Wednesday, August 22, 2012

Silent Film Star Connections

Scene from "Modern Eden," a movie made in Trenton in 1918.

In 1917 a Toronto film company built a movie studio in what might seem an unlikely location — Trenton, Ontario.

Those who remember the years of Trenton's early film industry recall the thrill of seeing movie stars on the streets of town, shopping at local stores, or enjoying hockey games at the old Quinte Street Arena, wrapped in their coonskin coats.

They remember heads turning as the famous British film director, Captain Bruce Bairnsfather, went by in his chauffeur-driven car, its hood ornament twice the size of a man's hand.

That is how I began my first book, The Movie Years (Mika, 1989), the story of those few, colourful years when my home town was Hollywood North.

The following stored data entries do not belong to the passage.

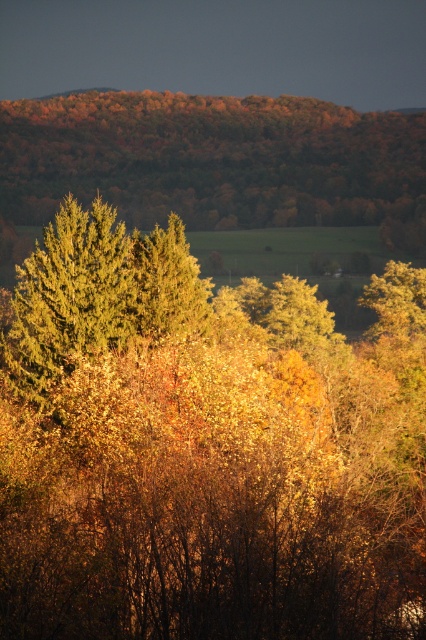 You are standing in the autumn landscape and want to take a photo of both the green matte tree at upper center and the green matte tree at center. Which tree should you focus on first if you want to include both in your frame without moving the camera?

You should focus on the green matte tree at upper center first because it is larger in size compared to the green matte tree at center, allowing it to be more prominently featured while still fitting both into the frame.

You are standing at the base of the green matte tree at upper center, and you want to take a photo of the autumn landscape. Since the tree is 621.33 feet away from the camera, will you be able to see the entire tree in your photo without moving closer?

The green matte tree at upper center is 621.33 feet away from the camera. Since you are standing at its base, you are not at the camera position. To capture the entire tree in the photo from the camera location, the distance might make it appear small, but the exact visibility depends on the camera lens and field of view. However, the question only asks if you can see the entire tree without moving closer from the camera position. The distance itself doesn not prevent seeing the tree, but the field of view. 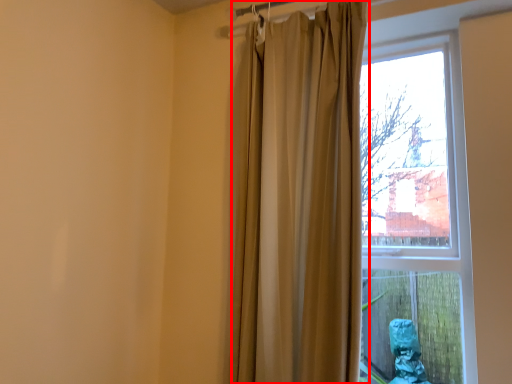 Question: Considering the relative positions of curtain (annotated by the red box) and window in the image provided, where is curtain (annotated by the red box) located with respect to the staircase?

Choices:
 (A) left
 (B) right

Answer: (A) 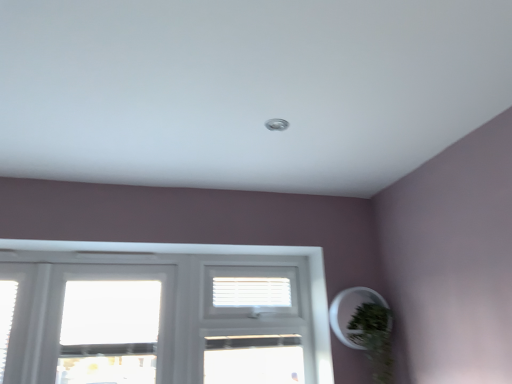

The first five-reel film for Canadian National Features was "The Marriage Trap," starring Marguerite Snow and Herbert Prior. That same year, filming got underway on "Power," starring Holbrook Blinn, Mable Trunnelle, and other American film stars. Although Canadian National Features went into receivership before either picture could be released, they did appear in 1918, marketed by another company. Both movies premiered at the Strand in Toronto, and newspaper ads declared them "the most pretentious produced in the Dominion so far."
The Trenton Movie Studio

The names of those early actors meant little to me twenty-five years ago when I was writing The Movie Years. But when I was more recently researching the career of Mary Pickford for my book Mary Pickford, Canada's Silent Siren, America's Sweetheart (Dundurn, 2011) and I encountered them again, they seemed to spring off the page at me.

Although I never discovered anything to indicate Mary Pickford had ever been at the Trenton Studio, I found it interesting that some of the silent movie stars who had worked here in Trenton went on to appear in movies with the fabulous Pickford.

Holbrook Blinn, who starred in "Power" in 1917, played the king opposite Pickford in the acclaimed silent film "Rosita", directed by Ernst Lubitsch.

Herbert Prior ("The Marriage Trap") had an interesting career. Early on he was a member of the Edison Stock Co. and the D.W. Griffith Stock Co., later joining Biograph where Mary got her start in moving pictures, under the direction of the brilliant D.W. Griffith. Prior was married to Mabel Trunnelle, who also played in "Power,"  here in Trenton.

Prior, an English-born actor, and Trunnelle made scores of films together. They were known as Hollywood's favourite couple until they were eclipsed by none other than Mary Pickford and Douglas Fairbanks.

Mary and Doug, Hollywood's favourite couple.

Monday, August 13, 2012

A Man of Letters

My father loved words.

 He was not what you'd call an educated man. He never went to college, never earned a university degree. In fact, he left his home in England in 1923 at the age of seventeen, having passed his high school "O Levels." He came to Canada, reconnected with some of his cousins here, found work, got married, and spent a number of years in the RCAF during and after World War II. He and my mother, an elementary school teacher, raised a family of five children.

A lifelong reader, Dad used to send for secondhand books, mostly classic literature, from a book dealer in England. I remember his look of eager anticipation as he opened his jackknife to cut the string that bound the neatly wrapped, brown paper package containing two or three of the books he'd been waiting for.

My father was the one we went to if one of us wanted to know the meaning of a word we'd come across in our own reading, even though we knew his answer would always be the same: "Look it up in the dictionary."

In Quebec City. Dad, my sister Mary, and myself. Wearing fur was the fashion in the Forties.
Dad had a large vocabulary and an elegant way of expressing himself in the many letters he wrote home to the "old country" or to us kids after we'd left the nest. When he and my mother — another avid reader— had both retired, they played a game of "Scrabble" together every evening for the rest of their lives. 

After his death, twenty years ago now, I chose several volumes of my father's treasured books for my own library. Dad owned a number of dictionaries and I claimed one, also his Bartlett's Familiar Quotations, Roget's Thesaurus of the English Language, Modern English Useage, and several volumes of his favourite classics that ranged from Charles Dickens to The Rubaiyat of Omar Khayyam.

The five of us were fortunate to be raised by such loving and literate parents.